Chancellor Rachel Reeves’s proposal to allow companies increased access to surpluses within defined benefit pension schemes has drawn severe criticism from representatives of pensioners affected by the infamous Robert Maxwell scandal. The Association of Mirror Pensioners warns that relaxing regulations on gold plated pensions may expose millions to significant risks, accusing the government of putting tax revenues ahead of saver protection.
The reforms aim to permit companies running defined benefit pensions, which guarantee retirees an income, to unlock surplus funds accumulated largely due to higher interest rates. The Treasury estimates that around three quarters of affected schemes now hold a collective surplus of £160 billion. Under these plans, any extracted surplus would be taxed at 25 percent, which the Treasury projects would net £3 billion in revenue over the next decade.
The Association of Mirror Pensioners, formed after Robert Maxwell illegally diverted £450 million from employee pension funds to prop up his business interests, has submitted a forceful letter of objection to Parliament. The group argues that current proposals could enable history to repeat itself, undermining safeguards introduced in the wake of the Maxwell scandal. These protections were designed to prevent businesses from using pension funds for purposes unrelated to safeguarding member benefits.
The Association contends that the changes could leave pensioners vulnerable, especially given the financial challenges currently faced by Reach, the successor to Maxwell’s Mirror Group. The association’s chair, Rosemary Cook, warns that new management or ownership could put further pressure on trustees to release pension surpluses, under the pretext of serving scheme members’ interests. With declining revenues across the print sector, pressure to access pension assets may intensify.

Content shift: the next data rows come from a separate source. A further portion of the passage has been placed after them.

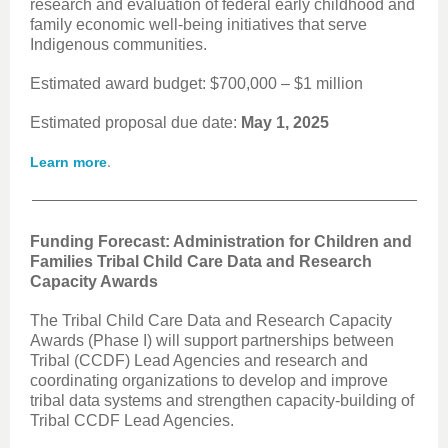
research and evaluation of federal early childhood and
family economic well-being initiatives that serve
Indigenous communities.
Estimated award budget: $700,000 – $1 million
Estimated proposal due date:
May 1, 2025
.
Learn more
Funding Forecast: Administration for Children and
Families Tribal Child Care Data and Research
Capacity Awards
The Tribal Child Care Data and Research Capacity
Awards (Phase I) will support partnerships between
Tribal (CCDF) Lead Agencies and research and
coordinating organizations to develop and improve
tribal data systems and strengthen capacity-building of
Tribal CCDF Lead Agencies.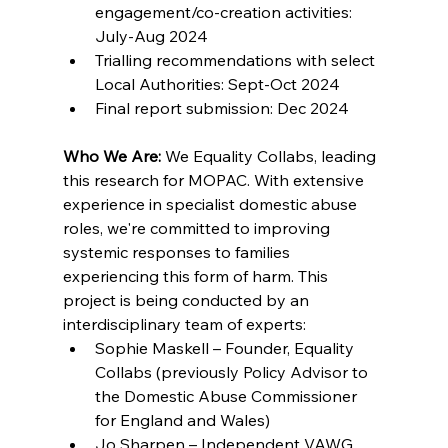
engagement/co-creation activities: 
July-Aug 2024 
Trialling recommendations with select 
Local Authorities: Sept-Oct 2024 
Final report submission: Dec 2024 
Who We Are:
 We Equality Collabs, leading 
this research for MOPAC. With extensive 
experience in specialist domestic abuse 
roles, we're committed to improving 
systemic responses to families 
experiencing this form of harm. This 
project is being conducted by an 
interdisciplinary team of experts: 
Sophie Maskell – Founder, Equality 
Collabs (previously Policy Advisor to 
the Domestic Abuse Commissioner 
for England and Wales) 
Jo Sharpen – Independent VAWG 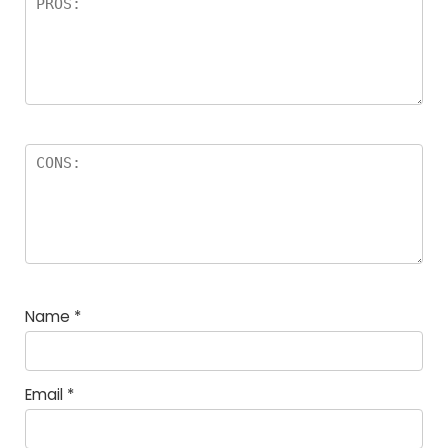
Name
*
Email
*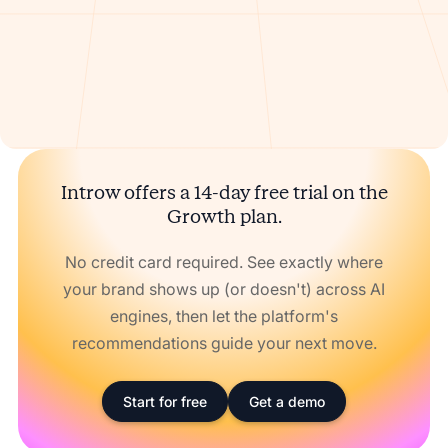
Introw offers a 14-day free trial on the
Growth plan.
No credit card required. See exactly where
your brand shows up (or doesn't) across AI
engines, then let the platform's
recommendations guide your next move.
Start for free
Get a demo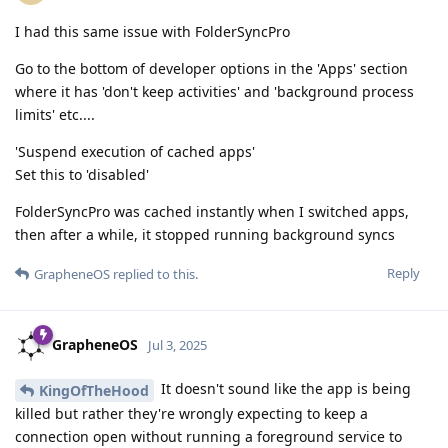
I had this same issue with FolderSyncPro
Go to the bottom of developer options in the 'Apps' section
where it has 'don't keep activities' and 'background process
limits' etc....
'Suspend execution of cached apps'
Set this to 'disabled'
FolderSyncPro was cached instantly when I switched apps,
then after a while, it stopped running background syncs
Reply
GrapheneOS
replied to this.
GrapheneOS
Jul 3, 2025
It doesn't sound like the app is being
KingOfTheHood
killed but rather they're wrongly expecting to keep a
connection open without running a foreground service to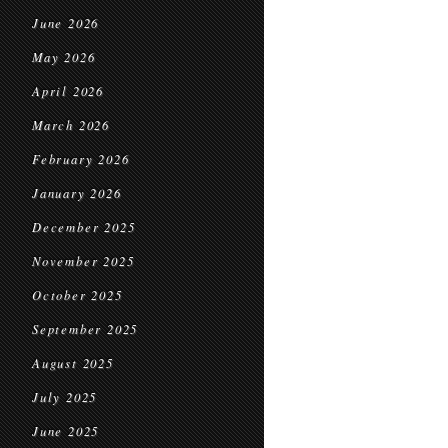
June 2026
May 2026
April 2026
March 2026
February 2026
January 2026
December 2025
November 2025
October 2025
September 2025
August 2025
July 2025
June 2025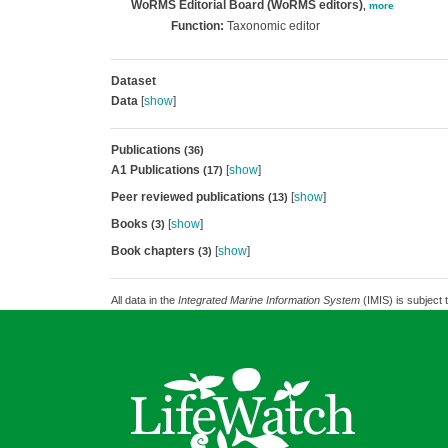
WoRMS Editorial Board (WoRMS editors)
,
more
Function:
Taxonomic editor
Dataset
Data
[
show
]
Publications
(36)
A1 Publications
[
show
]
(17)
Peer reviewed publications
[
show
]
(13)
Books
[
show
]
(3)
Book chapters
[
show
]
(3)
All data in the
Integrated Marine Information System
(IMIS) is subject 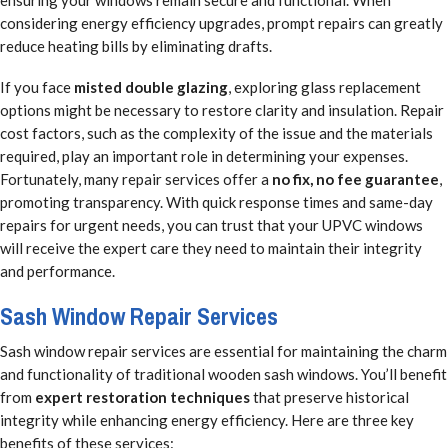
ensuring your windows remain secure and functional. When
considering energy efficiency upgrades, prompt repairs can greatly
reduce heating bills by eliminating drafts.
If you face
misted double glazing
, exploring glass replacement
options might be necessary to restore clarity and insulation. Repair
cost factors, such as the complexity of the issue and the materials
required, play an important role in determining your expenses.
Fortunately, many repair services offer a
no fix, no fee guarantee
,
promoting transparency. With quick response times and same-day
repairs for urgent needs, you can trust that your UPVC windows
will receive the expert care they need to maintain their integrity
and performance.
Sash Window Repair Services
Sash window repair services are essential for maintaining the charm
and functionality of traditional wooden sash windows. You’ll benefit
from
expert restoration techniques
that preserve historical
integrity while enhancing energy efficiency. Here are three key
benefits of these services: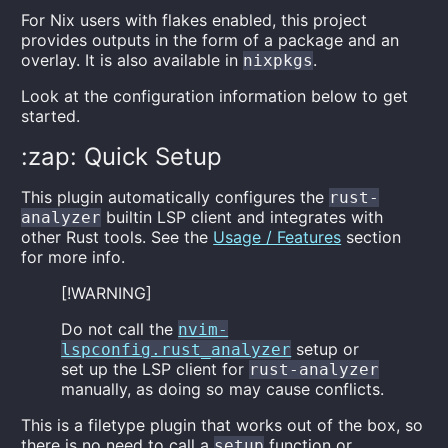
For Nix users with flakes enabled, this project
provides outputs in the form of a package and an
overlay. It is also available in
.
nixpkgs
Look at the configuration information below to get
started.
:zap: Quick Setup
This plugin automatically configures the
rust-
builtin LSP client and integrates with
analyzer
other Rust tools. See the
Usage / Features
section
for more info.
[!WARNING]
Do not call the
nvim-
setup or
lspconfig.rust_analyzer
set up the LSP client for
rust-analyzer
manually, as doing so may cause conflicts.
This is a filetype plugin that works out of the box, so
there is no need to call a
function or
setup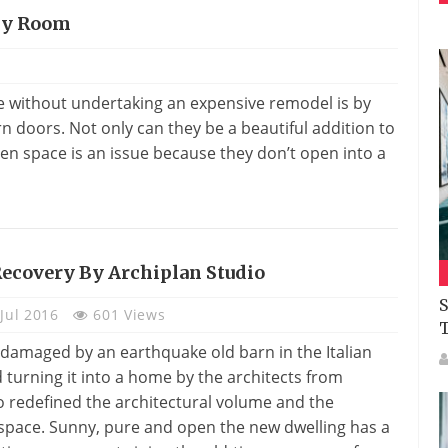
Any Room
me without undertaking an expensive remodel is by
rn doors. Not only can they be a beautiful addition to
en space is an issue because they don’t open into a
ecovery By Archiplan Studio
S
Jul 2016
601 Views
 damaged by an earthquake old barn in the Italian
 turning it into a home by the architects from
o redefined the architectural volume and the
f space. Sunny, pure and open the new dwelling has a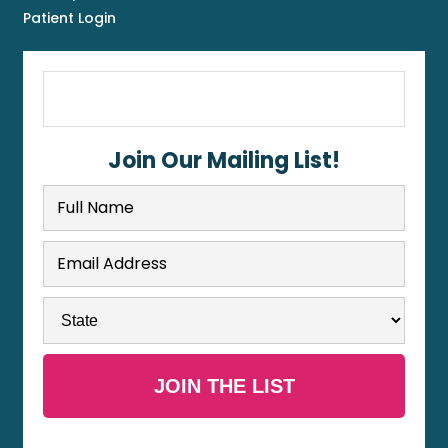
Patient Login
Join Our Mailing List!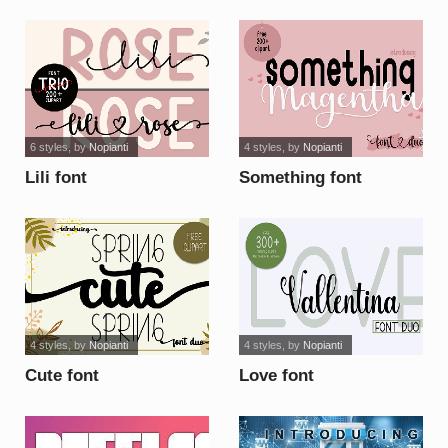
6 styles
, by
Nopianti
4 styles
, by
Nopianti
Lili font
Something font
4 styles
, by
Nopianti
4 styles
, by
Nopianti
Cute font
Love font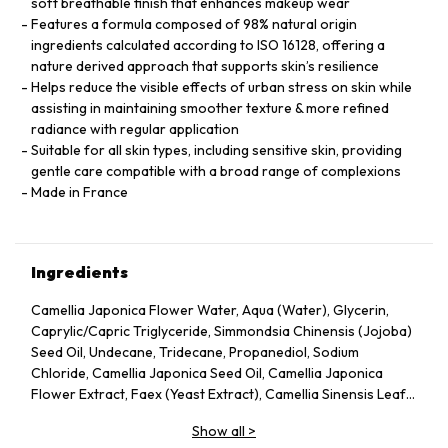
soft breathable finish that enhances makeup wear
Features a formula composed of 98% natural origin
ingredients calculated according to ISO 16128, offering a
nature derived approach that supports skin’s resilience
Helps reduce the visible effects of urban stress on skin while
assisting in maintaining smoother texture & more refined
radiance with regular application
Suitable for all skin types, including sensitive skin, providing
gentle care compatible with a broad range of complexions
Made in France
Ingredients
Camellia Japonica Flower Water, Aqua (Water), Glycerin,
Caprylic/Capric Triglyceride, Simmondsia Chinensis (Jojoba)
Seed Oil, Undecane, Tridecane, Propanediol, Sodium
Chloride, Camellia Japonica Seed Oil, Camellia Japonica
Flower Extract, Faex (Yeast Extract), Camellia Sinensis Leaf
Extract, Pentylene Glycol, Sodium Citrate, Chlorphenesin,
Show all
>
Caprylyl Glycol, Citric Acid, Parfum (Fragrance), Adenosine,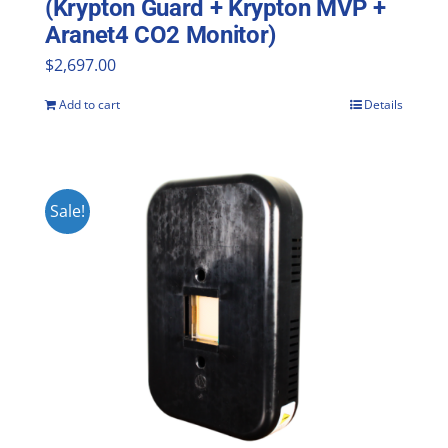
(Krypton Guard + Krypton MVP +
Aranet4 CO2 Monitor)
$
2,697.00
Add to cart
Details
Sale!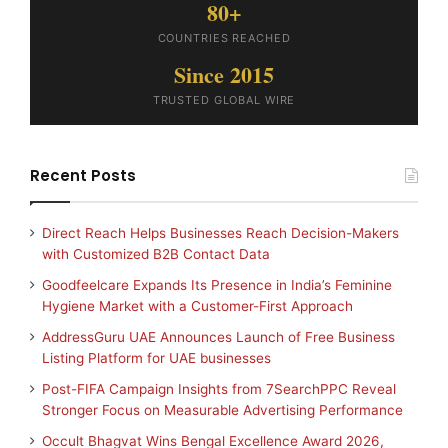
80+
COUNTRIES REACHED
Since 2015
TRUSTED GLOBAL WIRE
Recent Posts
Direct Reach Helps Businesses Reach Decision-Makers
with Customized B2B Contact Data
Goodfeelcare Expands Its Presence in India’s Feminine
Hygiene Market with a Customer-First Approach
AddressGuru UAE Announces Launch of Free Business
Listing Platform for UAE businesses
Post-FIFA Campaign Insights from 7SearchPPC Reveal
Stronger Focus on Measurable Advertising Performance
Occult Bhagvat Wins Bengal Excellence Award 2026,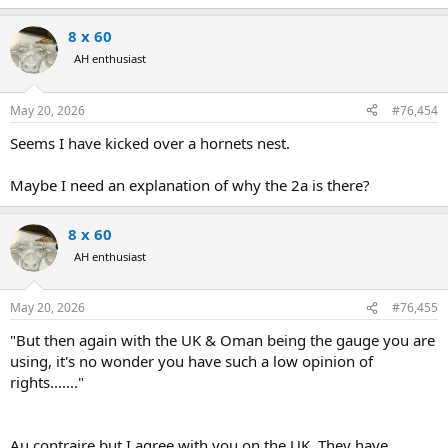
8 x 60
AH enthusiast
May 20, 2026
#76,454
Seems I have kicked over a hornets nest.
Maybe I need an explanation of why the 2a is there?
8 x 60
AH enthusiast
May 20, 2026
#76,455
"But then again with the UK & Oman being the gauge you are
using, it's no wonder you have such a low opinion of
rights......."
Au contraire but I agree with you on the UK. They have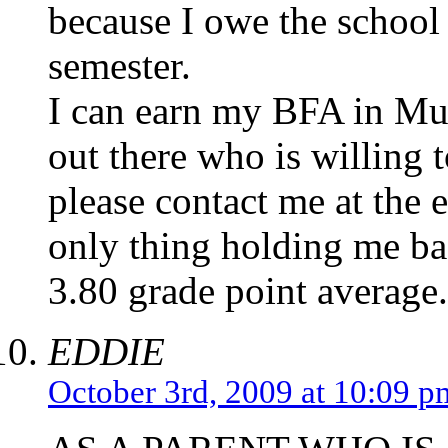
because I owe the school
semester.
I can earn my BFA in Musi
out there who is willing
please contact me at the 
only thing holding me ba
3.80 grade point average.
EDDIE
October 3rd, 2009 at 10:09 p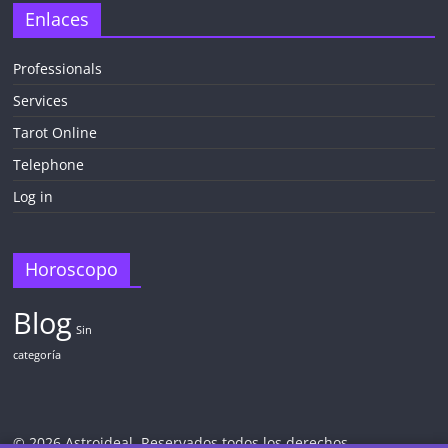
Enlaces
Professionals
Services
Tarot Online
Telephone
Log in
Horoscopo
Blog
Sin
categoría
© 2026 Astroideal. Reservados todos los derechos.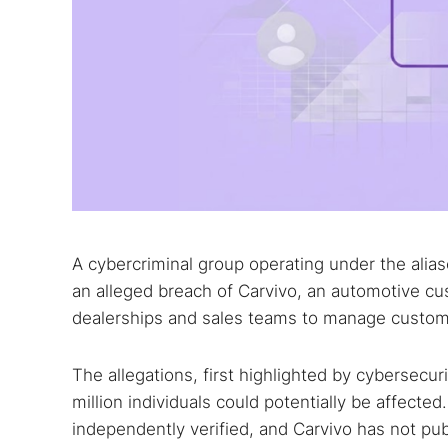
A cybercriminal group operating under the ali
an alleged breach of Carvivo, an automotive 
dealerships and sales teams to manage custome
The allegations, first highlighted by cybersecu
million individuals could potentially be affected
independently verified, and Carvivo has not pub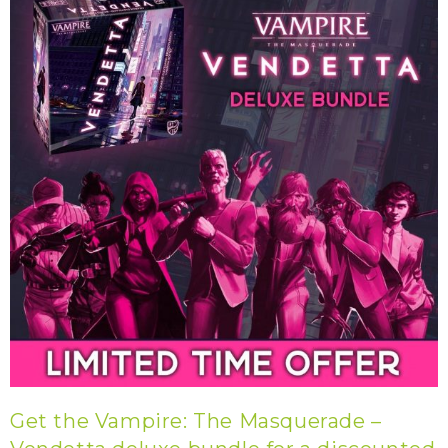
Get the Vampire: The Masquerade –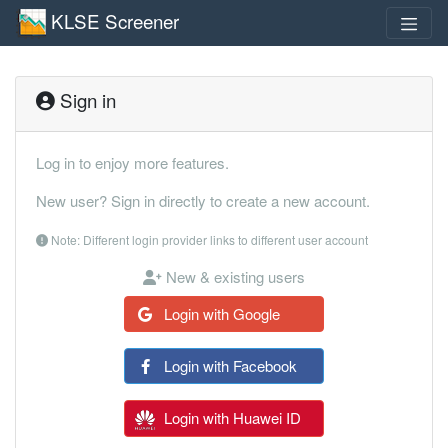
KLSE Screener
Sign in
Log in to enjoy more features.
New user? Sign in directly to create a new account.
Note: Different login provider links to different user account
New & existing users
Login with Google
Login with Facebook
Login with Huawei ID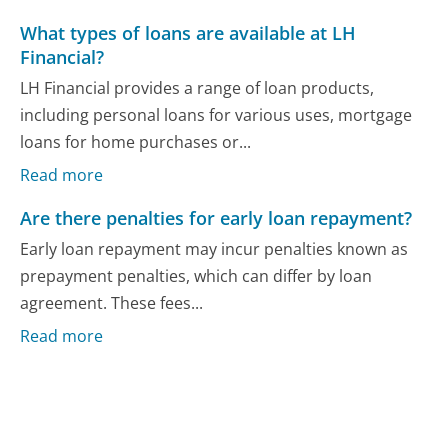
What types of loans are available at LH
Financial?
LH Financial provides a range of loan products,
including personal loans for various uses, mortgage
loans for home purchases or...
Read more
Are there penalties for early loan repayment?
Early loan repayment may incur penalties known as
prepayment penalties, which can differ by loan
agreement. These fees...
Read more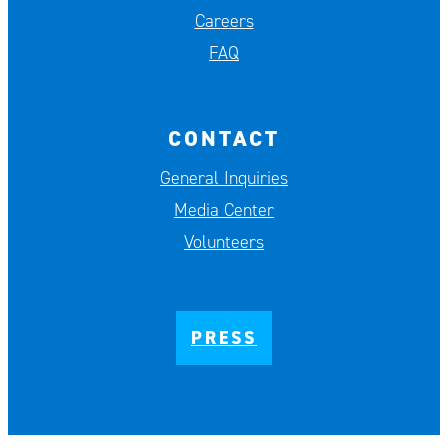
Careers
FAQ
CONTACT
General Inquiries
Media Center
Volunteers
PRESS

The group’s submission accuses the government of prioritising fiscal gain over pension security, noting that the planned tax on surplus extractions would create a substantial revenue stream at the potential expense of retirees. The letter stresses the importance of robust regulation and experienced oversight to ensure that future generations are not left facing deficits caused by short term decisions or corporate failures.
Strict rules introduced after the Maxwell case provided a measure of security for pension scheme members. Weakening these safeguards, the Association insists, could once again jeopardise the retirement prospects of millions. The government and Reach plc were approached for comment as debate continues regarding the future direction of UK pension policy.